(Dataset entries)
========================================================================

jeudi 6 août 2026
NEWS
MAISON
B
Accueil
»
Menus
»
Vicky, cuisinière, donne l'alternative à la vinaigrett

========================================================================

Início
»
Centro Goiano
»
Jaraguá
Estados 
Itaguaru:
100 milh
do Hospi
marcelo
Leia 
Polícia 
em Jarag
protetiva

========================================================================

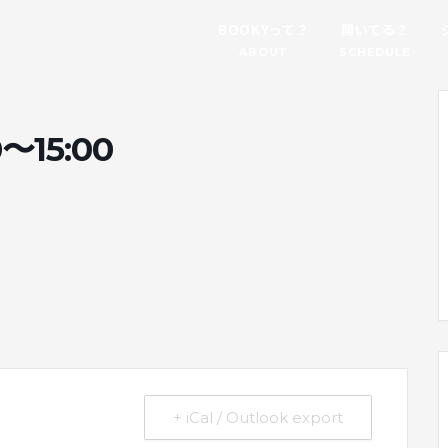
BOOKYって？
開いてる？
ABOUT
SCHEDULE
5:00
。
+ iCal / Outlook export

========================================================================

▸ **Task details**: In the data above, find the line with "jeudi 6 août 2026" and the line with "Vicky, cuisinière, donne". Retype both, plus every line between them, exactly.

▸ **Written answer**:
jeudi 6 août 2026
NEWS
MAISON
B
Accueil
»
Menus
»
Vicky, cuisinière, donne l'alternative à la vinaigrett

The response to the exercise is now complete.